(Transcribed page contents)
● ● ●

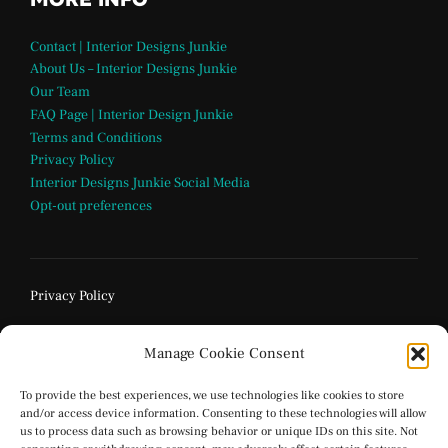
Contact | Interior Designs Junkie
About Us – Interior Designs Junkie
Our Team
FAQ Page | Interior Design Junkie
Terms and Conditions
Privacy Policy
Interior Designs Junkie Social Media
Opt-out preferences
Privacy Policy
Manage Cookie Consent
To provide the best experiences, we use technologies like cookies to store
and/or access device information. Consenting to these technologies will allow
us to process data such as browsing behavior or unique IDs on this site. Not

● ● ●

Report how many lines in the entries hold the string "Designs". Nothing but the number is wanted.

Completed exercise. 3